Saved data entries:
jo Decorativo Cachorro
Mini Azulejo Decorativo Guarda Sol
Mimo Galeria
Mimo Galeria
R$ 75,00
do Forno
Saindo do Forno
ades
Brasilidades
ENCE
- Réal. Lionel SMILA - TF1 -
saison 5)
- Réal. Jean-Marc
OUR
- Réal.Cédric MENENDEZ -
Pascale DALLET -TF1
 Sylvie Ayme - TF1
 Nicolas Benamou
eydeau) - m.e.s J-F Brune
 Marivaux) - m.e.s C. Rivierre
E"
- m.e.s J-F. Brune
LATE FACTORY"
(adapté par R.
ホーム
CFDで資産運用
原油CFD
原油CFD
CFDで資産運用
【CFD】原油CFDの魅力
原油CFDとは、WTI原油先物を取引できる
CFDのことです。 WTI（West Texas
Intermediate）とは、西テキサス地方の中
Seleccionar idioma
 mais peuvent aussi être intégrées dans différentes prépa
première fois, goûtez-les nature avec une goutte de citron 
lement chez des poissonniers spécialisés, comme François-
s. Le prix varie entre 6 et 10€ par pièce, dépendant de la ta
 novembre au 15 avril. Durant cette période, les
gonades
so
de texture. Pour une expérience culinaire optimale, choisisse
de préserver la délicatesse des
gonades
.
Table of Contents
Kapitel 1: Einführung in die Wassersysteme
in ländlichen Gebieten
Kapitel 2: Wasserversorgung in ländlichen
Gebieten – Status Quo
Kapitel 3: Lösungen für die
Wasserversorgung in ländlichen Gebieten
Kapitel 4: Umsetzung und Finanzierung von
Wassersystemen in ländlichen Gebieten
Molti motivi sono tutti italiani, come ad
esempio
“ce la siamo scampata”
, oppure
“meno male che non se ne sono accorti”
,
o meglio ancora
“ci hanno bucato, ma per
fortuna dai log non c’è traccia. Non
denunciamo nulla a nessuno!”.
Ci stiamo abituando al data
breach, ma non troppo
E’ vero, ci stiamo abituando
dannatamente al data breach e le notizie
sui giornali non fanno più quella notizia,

* [EXERCISE DIRECTIONS]: Retype, exactly as written, each line from the one that has "novembre au 15" to the bottom of the entries above, and include both of those lines.

* [EXERCISE SOLUTION]:
 novembre au 15 avril. Durant cette période, les
gonades
so
de texture. Pour une expérience culinaire optimale, choisisse
de préserver la délicatesse des
gonades
.
Table of Contents
Kapitel 1: Einführung in die Wassersysteme
in ländlichen Gebieten
Kapitel 2: Wasserversorgung in ländlichen
Gebieten – Status Quo
Kapitel 3: Lösungen für die
Wasserversorgung in ländlichen Gebieten
Kapitel 4: Umsetzung und Finanzierung von
Wassersystemen in ländlichen Gebieten
Molti motivi sono tutti italiani, come ad
esempio
“ce la siamo scampata”
, oppure
“meno male che non se ne sono accorti”
,
o meglio ancora
“ci hanno bucato, ma per
fortuna dai log non c’è traccia. Non
denunciamo nulla a nessuno!”.
Ci stiamo abituando al data
breach, ma non troppo
E’ vero, ci stiamo abituando
dannatamente al data breach e le notizie
sui giornali non fanno più quella notizia,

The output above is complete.